## [The task]
When the line containing "posture, and enhanced coordination across the" is found in the data below, copy it and each line after it through the line containing "day, ensuring that", exactly and with no others.
-- Dataset records follows --
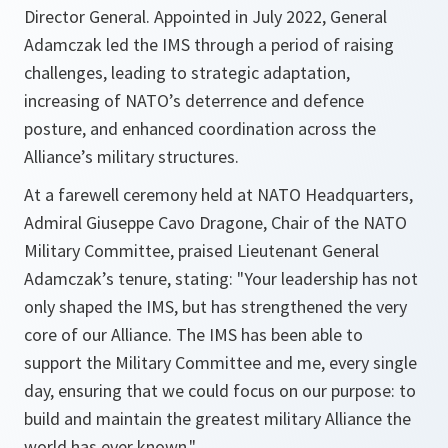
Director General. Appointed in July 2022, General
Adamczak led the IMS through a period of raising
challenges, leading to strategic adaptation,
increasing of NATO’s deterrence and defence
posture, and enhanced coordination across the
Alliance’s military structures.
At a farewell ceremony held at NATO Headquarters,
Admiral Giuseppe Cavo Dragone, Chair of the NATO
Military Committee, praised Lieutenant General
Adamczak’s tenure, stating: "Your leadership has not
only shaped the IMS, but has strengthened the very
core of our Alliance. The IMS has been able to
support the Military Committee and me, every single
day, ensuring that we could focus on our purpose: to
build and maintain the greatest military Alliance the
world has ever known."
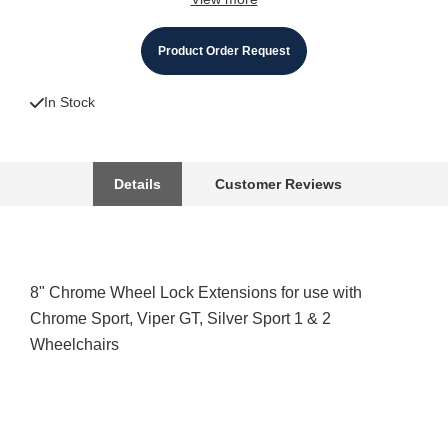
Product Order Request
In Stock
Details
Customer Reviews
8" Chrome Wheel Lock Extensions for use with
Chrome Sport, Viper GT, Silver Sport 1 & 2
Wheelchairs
-- Dataset records concluded --
-- Dataset records follows --
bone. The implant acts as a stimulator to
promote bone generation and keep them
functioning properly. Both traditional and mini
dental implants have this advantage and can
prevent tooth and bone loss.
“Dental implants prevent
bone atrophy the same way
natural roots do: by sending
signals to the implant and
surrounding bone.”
-- Dataset records concluded --
## [Result]
posture, and enhanced coordination across the
Alliance’s military structures.
At a farewell ceremony held at NATO Headquarters,
Admiral Giuseppe Cavo Dragone, Chair of the NATO
Military Committee, praised Lieutenant General
Adamczak’s tenure, stating: "Your leadership has not
only shaped the IMS, but has strengthened the very
core of our Alliance. The IMS has been able to
support the Military Committee and me, every single
day, ensuring that we could focus on our purpose: to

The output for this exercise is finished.